*Available records*:
===============

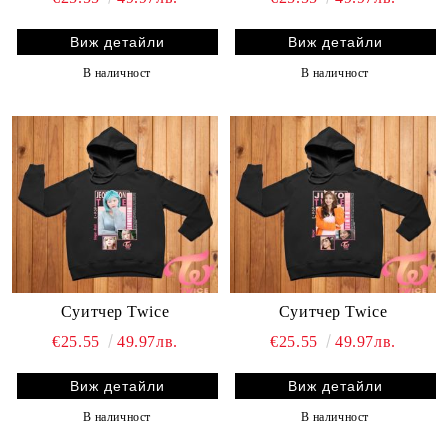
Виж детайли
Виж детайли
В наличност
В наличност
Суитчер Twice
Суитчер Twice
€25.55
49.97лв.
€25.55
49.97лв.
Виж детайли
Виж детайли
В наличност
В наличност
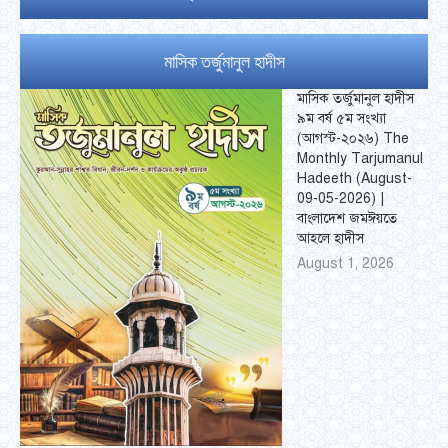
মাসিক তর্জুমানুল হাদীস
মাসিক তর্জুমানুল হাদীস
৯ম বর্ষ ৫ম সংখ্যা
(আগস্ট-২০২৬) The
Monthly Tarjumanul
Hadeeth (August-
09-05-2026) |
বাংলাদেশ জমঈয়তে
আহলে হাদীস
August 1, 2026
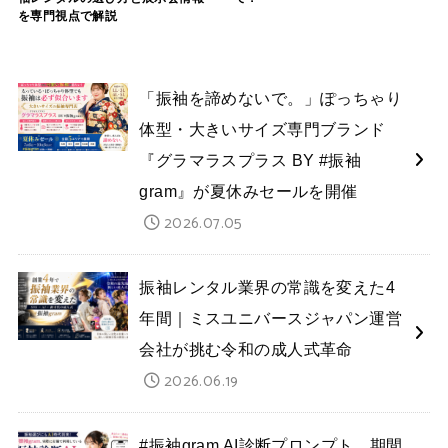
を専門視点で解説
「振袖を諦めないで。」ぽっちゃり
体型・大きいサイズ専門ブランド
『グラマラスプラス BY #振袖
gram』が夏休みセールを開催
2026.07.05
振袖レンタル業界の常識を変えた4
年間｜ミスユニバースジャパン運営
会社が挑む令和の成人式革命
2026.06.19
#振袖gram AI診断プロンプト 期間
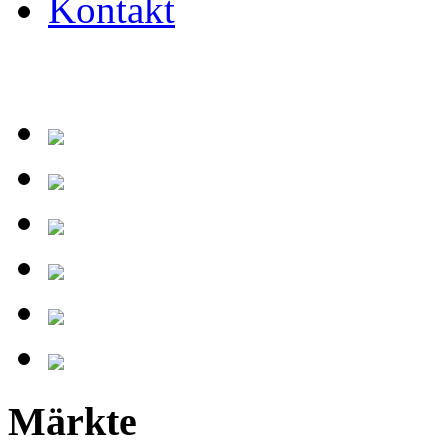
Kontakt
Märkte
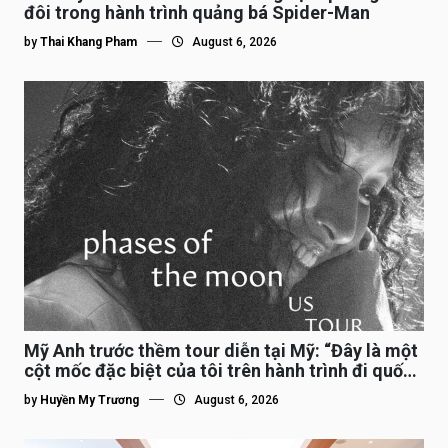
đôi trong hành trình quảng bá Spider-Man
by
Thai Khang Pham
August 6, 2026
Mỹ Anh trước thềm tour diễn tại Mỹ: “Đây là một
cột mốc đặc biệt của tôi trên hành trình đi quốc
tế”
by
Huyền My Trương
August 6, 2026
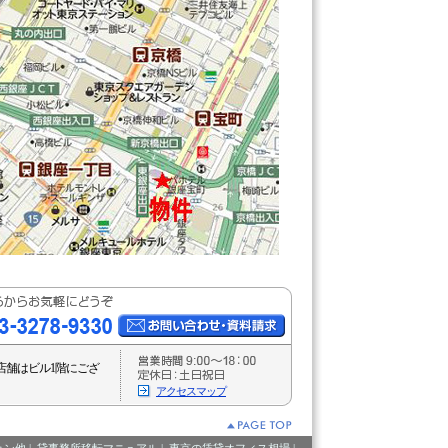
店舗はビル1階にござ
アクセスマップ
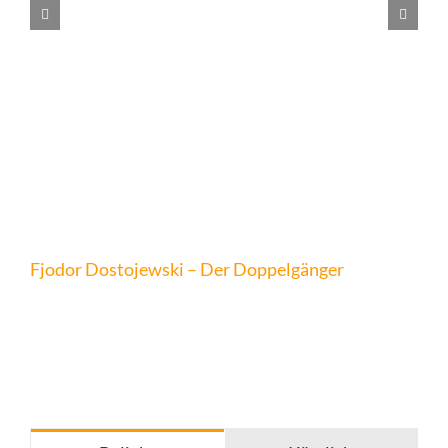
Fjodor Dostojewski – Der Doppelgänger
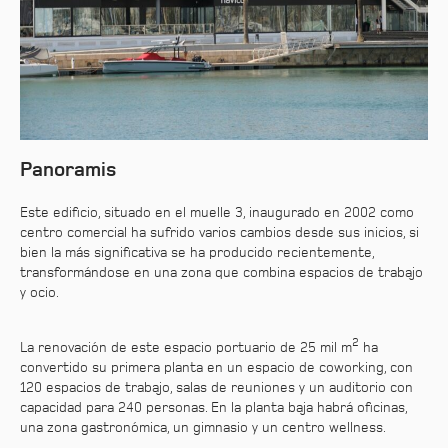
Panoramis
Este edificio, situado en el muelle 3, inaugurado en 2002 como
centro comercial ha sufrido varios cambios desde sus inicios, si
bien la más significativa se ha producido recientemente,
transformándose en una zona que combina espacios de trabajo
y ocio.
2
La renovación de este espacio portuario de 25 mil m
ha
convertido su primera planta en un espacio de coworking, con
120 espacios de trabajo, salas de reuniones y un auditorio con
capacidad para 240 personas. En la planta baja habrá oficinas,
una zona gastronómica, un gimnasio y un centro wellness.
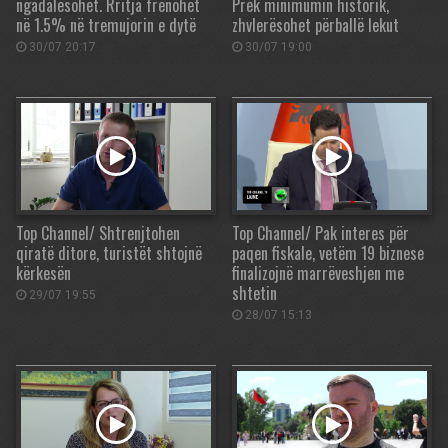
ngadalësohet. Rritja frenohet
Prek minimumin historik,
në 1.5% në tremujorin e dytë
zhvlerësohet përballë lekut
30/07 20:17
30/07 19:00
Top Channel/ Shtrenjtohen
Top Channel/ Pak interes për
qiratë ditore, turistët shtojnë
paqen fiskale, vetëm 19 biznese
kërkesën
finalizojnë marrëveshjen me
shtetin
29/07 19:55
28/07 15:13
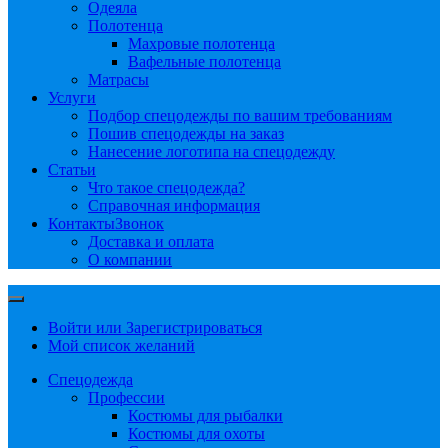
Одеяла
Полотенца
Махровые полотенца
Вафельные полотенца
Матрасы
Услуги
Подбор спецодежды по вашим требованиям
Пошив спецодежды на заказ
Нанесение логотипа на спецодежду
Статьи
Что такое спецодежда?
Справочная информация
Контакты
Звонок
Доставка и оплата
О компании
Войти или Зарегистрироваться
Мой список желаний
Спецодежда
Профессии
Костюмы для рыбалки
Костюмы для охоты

===============

*Assignment*: Begin at the first line of the records and please reproduce every line exactly through the one containing "bien la más", leaving all pictures out.

*Solution below*:
Виж детайли
Виж детайли
В наличност
В наличност
Суитчер Twice
Суитчер Twice
€25.55
49.97лв.
€25.55
49.97лв.
Виж детайли
Виж детайли
В наличност
В наличност
মাসিক তর্জুমানুল হাদীস
মাসিক তর্জুমানুল হাদীস
৯ম বর্ষ ৫ম সংখ্যা
(আগস্ট-২০২৬) The
Monthly Tarjumanul
Hadeeth (August-
09-05-2026) |
বাংলাদেশ জমঈয়তে
আহলে হাদীস
August 1, 2026
を専門視点で解説
「振袖を諦めないで。」ぽっちゃり
体型・大きいサイズ専門ブランド
『グラマラスプラス BY #振袖
gram』が夏休みセールを開催
2026.07.05
振袖レンタル業界の常識を変えた4
年間｜ミスユニバースジャパン運営
会社が挑む令和の成人式革命
2026.06.19
#振袖gram AI診断プロンプト 期間
Kontakt
Märkte
đôi trong hành trình quảng bá Spider-Man
by
Thai Khang Pham
August 6, 2026
Mỹ Anh trước thềm tour diễn tại Mỹ: “Đây là một
cột mốc đặc biệt của tôi trên hành trình đi quốc
tế”
by
Huyền My Trương
August 6, 2026
店舗はビル1階にござ
アクセスマップ
Fjodor Dostojewski – Der Doppelgänger
Panoramis
Este edificio, situado en el muelle 3, inaugurado en 2002 como
centro comercial ha sufrido varios cambios desde sus inicios, si
bien la más significativa se ha producido recientemente,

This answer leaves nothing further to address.